1. Technical Field
The invention concerns a method for the production of long metal tubes with small diameters, where a metal tape is drawn from an annular coil, is gradually formed into a tube with a longitudinal slot and the longitudinal slot is welded, and a device for carrying out the method.
2. Description of the Prior Art
A method of producing an optical fiber cable element from a metal tube is known from DE 44 34 133 A1, where a metal tape is continuously drawn from an annular coil, it is formed into a tube with a longitudinal slot and the longitudinal slot is welded. In this case, the metal tube is used as protection for optical fibers which are inserted into the still open tube containing the longitudinal slot during the production of the metal tube. These metal tubes have a very small diameter, e.g. 3.5 mm and a wall thickness of 0.2 mm.
It is required or useful to be able to produce individual lengths of 6000 meters and longer, especially if such metal tubes with inserted optical fibers will be used in submarine or in overhead cables.
Since the annular coils which are delivered by the steel mills with the cited dimensions, i.e. a tape width of about 15 mm and a wall thickness of about 0.2 mm, can have a maximum tape length of 2000 to 2500 meters for reasons of annular coil stability and transportation. To obtain a 6000 meter length, the internally and externally located tape ends of the annular coils must be connected in series with so-called transverse welded seams.
Since the seam area must be stationary during the transverse seam welding, various possibilities have been developed in order not to interrupt the continuous tube production process.
One possibility is to rewind the metal tape before the tube production, i.e. the individual annular coils are rewound onto a larger supply coil, where the ends and the beginnings of two consecutive annular coils can be welded to each other while the winding process is interrupted. In this way, almost endless tape lengths can be produced with correspondingly larger supply coils.
Problems occur when the relation of the outer annular coil diameter to the tape width exceeds a certain size, since the stability of the annular coil is then lost and the individual windings begin to shift. Beyond that damage to the edges of the metal tape and also to the tape surface cannot be avoided in some metals because of cold-welding. Different tape expansions can also take place during the rewinding. Furthermore the rewinding process is very time-consuming and therefore costly.

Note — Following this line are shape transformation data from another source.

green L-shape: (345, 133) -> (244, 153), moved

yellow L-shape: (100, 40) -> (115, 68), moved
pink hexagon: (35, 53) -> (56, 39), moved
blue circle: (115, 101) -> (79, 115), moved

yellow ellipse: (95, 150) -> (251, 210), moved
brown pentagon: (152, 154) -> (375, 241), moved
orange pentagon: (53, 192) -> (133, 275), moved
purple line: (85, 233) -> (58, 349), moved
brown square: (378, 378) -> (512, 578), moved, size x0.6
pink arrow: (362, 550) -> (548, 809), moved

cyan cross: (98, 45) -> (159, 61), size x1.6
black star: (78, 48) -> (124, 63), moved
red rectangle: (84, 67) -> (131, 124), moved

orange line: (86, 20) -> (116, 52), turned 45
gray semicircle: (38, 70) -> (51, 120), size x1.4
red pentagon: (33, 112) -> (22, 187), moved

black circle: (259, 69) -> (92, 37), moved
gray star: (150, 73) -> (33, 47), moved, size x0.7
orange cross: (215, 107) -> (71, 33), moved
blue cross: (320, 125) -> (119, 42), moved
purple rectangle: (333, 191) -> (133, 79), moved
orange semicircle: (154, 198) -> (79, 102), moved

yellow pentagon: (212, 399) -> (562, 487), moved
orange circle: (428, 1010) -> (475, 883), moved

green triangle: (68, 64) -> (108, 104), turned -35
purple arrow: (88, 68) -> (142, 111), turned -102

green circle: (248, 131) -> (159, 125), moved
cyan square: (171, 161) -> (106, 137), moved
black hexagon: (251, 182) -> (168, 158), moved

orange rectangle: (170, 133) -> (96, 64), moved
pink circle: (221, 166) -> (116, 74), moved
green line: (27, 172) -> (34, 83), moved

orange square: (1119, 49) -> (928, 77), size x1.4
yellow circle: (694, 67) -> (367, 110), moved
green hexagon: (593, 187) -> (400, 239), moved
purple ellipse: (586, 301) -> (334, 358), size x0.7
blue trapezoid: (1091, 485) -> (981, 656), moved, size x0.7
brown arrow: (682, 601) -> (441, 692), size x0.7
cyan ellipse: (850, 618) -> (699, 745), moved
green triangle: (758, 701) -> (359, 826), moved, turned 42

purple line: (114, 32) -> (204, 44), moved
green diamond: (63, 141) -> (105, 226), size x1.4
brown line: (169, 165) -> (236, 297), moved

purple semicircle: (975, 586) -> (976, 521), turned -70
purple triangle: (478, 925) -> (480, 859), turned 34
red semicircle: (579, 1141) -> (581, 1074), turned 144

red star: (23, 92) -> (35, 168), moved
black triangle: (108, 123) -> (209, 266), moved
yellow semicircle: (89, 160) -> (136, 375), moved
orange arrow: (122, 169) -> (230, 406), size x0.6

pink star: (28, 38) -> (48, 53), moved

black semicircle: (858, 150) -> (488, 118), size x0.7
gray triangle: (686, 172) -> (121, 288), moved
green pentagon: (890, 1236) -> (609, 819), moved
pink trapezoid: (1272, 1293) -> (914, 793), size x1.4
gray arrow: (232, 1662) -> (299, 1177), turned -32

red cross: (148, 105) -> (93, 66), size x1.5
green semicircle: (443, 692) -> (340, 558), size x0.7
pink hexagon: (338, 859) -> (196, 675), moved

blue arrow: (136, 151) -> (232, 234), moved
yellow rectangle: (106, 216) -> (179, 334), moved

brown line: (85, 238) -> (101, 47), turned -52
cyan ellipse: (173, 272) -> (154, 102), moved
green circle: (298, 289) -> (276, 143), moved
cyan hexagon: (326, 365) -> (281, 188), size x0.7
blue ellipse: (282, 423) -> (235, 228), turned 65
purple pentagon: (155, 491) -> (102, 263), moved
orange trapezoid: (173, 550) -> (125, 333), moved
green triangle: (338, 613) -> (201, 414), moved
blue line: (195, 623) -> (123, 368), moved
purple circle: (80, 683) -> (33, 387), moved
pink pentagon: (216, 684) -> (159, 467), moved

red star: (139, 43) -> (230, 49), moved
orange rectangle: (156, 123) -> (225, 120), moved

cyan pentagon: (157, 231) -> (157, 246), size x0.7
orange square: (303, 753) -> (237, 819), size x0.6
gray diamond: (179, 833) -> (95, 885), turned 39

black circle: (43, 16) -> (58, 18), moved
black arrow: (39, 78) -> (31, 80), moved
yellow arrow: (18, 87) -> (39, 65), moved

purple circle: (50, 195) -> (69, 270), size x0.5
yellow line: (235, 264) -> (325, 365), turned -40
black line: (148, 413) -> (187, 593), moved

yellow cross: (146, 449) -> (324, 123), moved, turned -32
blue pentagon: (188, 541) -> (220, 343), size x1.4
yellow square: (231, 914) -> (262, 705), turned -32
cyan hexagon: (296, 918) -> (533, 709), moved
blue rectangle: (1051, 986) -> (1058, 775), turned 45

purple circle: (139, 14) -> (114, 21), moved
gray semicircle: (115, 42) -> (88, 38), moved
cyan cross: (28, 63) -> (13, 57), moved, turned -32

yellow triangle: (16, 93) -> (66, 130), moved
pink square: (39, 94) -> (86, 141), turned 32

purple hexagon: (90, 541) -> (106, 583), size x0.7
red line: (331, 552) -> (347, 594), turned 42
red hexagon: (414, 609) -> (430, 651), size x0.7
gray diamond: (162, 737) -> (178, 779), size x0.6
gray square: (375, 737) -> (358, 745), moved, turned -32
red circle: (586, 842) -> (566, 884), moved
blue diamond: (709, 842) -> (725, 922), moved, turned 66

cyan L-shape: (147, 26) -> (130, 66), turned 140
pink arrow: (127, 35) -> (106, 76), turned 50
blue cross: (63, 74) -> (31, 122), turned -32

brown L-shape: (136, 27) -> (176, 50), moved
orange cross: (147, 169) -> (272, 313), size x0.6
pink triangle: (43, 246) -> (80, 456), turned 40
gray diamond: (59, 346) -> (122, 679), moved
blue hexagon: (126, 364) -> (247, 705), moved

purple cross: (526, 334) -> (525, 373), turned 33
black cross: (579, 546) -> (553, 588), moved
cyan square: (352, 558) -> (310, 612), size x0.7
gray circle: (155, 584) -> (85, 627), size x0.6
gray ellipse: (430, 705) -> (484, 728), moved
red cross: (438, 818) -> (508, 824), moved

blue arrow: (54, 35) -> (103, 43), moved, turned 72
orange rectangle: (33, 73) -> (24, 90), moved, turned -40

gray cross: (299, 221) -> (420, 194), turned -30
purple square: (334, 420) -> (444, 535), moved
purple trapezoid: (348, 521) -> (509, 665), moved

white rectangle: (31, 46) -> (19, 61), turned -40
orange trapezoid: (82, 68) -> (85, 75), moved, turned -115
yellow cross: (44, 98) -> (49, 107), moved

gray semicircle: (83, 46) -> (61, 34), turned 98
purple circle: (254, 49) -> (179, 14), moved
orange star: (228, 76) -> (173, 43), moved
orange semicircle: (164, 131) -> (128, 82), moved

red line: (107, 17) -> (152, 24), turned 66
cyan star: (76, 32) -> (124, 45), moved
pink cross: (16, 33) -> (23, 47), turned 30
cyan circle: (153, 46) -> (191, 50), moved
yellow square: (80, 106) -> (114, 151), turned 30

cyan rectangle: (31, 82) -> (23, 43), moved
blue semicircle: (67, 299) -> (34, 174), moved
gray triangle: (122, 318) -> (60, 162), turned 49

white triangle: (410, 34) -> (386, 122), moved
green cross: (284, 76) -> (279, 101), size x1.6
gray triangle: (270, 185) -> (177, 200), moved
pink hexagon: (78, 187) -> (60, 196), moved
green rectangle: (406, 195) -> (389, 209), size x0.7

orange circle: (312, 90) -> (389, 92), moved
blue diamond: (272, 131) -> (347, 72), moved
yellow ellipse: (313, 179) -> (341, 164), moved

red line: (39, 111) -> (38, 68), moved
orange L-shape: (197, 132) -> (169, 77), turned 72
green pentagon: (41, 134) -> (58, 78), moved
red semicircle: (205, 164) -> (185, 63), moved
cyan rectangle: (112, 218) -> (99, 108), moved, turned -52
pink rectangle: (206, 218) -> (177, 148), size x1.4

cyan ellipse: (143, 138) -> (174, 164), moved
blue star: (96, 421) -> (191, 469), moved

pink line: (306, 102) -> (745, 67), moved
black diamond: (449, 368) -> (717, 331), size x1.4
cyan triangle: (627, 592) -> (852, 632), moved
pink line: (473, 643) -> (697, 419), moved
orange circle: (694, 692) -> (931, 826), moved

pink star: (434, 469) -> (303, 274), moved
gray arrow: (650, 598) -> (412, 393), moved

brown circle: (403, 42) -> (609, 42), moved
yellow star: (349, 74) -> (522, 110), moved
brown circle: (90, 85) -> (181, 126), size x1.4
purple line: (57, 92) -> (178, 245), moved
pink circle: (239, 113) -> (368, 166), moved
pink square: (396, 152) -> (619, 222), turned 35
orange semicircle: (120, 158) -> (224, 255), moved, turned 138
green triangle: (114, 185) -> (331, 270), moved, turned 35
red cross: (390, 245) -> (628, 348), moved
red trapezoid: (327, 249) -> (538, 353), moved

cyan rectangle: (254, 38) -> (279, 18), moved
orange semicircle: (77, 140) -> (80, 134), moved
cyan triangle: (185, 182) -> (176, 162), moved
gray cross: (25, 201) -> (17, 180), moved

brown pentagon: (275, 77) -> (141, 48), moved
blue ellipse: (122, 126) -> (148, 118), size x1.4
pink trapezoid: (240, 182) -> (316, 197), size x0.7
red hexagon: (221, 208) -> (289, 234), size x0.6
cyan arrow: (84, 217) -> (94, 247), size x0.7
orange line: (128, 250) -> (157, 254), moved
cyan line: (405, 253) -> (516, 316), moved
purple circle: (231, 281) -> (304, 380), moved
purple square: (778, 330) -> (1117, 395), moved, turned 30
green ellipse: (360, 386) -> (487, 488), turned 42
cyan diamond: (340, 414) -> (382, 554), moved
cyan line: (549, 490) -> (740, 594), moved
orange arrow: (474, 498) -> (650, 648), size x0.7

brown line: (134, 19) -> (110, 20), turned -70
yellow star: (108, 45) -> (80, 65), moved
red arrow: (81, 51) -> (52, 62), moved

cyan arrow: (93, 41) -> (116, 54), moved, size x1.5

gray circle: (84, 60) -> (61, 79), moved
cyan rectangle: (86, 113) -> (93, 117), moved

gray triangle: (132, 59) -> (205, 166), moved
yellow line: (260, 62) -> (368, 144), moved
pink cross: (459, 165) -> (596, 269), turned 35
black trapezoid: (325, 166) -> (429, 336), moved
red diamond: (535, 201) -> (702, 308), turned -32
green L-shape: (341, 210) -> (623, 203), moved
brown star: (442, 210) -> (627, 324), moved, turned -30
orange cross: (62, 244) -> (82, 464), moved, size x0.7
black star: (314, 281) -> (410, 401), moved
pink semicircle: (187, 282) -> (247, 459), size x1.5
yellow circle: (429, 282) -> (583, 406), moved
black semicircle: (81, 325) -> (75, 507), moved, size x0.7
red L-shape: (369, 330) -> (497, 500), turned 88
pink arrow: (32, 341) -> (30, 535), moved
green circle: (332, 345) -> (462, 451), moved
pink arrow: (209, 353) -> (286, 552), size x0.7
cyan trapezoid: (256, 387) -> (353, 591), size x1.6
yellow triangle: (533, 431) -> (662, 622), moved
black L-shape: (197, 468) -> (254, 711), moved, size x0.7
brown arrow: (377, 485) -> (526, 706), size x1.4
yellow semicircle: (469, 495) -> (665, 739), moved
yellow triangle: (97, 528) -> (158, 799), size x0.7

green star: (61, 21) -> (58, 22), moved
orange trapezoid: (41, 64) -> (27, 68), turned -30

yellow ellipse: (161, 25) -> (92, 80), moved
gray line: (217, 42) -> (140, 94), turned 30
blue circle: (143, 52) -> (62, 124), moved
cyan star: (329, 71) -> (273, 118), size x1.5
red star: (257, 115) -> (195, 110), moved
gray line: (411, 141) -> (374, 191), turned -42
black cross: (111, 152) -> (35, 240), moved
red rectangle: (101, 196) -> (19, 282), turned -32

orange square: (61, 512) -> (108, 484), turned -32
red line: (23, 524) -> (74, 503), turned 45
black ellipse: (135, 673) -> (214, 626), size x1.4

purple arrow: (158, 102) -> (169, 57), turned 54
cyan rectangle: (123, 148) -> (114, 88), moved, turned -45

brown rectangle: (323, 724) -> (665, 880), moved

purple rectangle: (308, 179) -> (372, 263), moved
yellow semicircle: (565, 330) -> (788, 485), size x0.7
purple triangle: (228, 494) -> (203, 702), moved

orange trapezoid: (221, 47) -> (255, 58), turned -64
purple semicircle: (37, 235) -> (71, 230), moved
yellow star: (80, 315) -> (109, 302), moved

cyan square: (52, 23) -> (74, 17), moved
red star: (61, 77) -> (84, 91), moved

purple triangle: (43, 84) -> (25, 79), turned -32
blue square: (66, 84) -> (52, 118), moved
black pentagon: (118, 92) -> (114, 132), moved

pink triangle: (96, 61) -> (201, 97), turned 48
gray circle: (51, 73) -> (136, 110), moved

A further possibility of producing tapes of long lengths includes introducing the metal tape drawn from the annular coil into a so-called storage device. When the end of the annular coil is reached, the end is held and welded to the beginning of a following annular coil. During the welding process, the tape material is removed from the storage device for continuous production (U.S. Pat. No. 5,191,911).
A device for producing longitudinally welded tubes from a metal tape is known from DE 26 04 324 B2, whereby several annular coils are tightly wound on a winding collar and the winding collar is arranged on a rotatable plate, while the longitudinal axis of the winding collar extends in the vertical direction. The metal tape is drawn first from the uppermost annular coil and is routed to the tube-shaping/welding station via a tape deflector and a tape storage device. When the first annular coil is used up, the beginning of the following annular coil is threaded into the tape deflector and routed to the transverse seam welding device, where it is welded to the tightly held end of the preceding annular coil. During these operations, the metal tape is routed from the tape storage device to the tube-shaping/welding station.
Working with a tape storage device proved to be unsatisfactory for very thin and narrow tapes, particularly with metals which have a cold-welding tendency.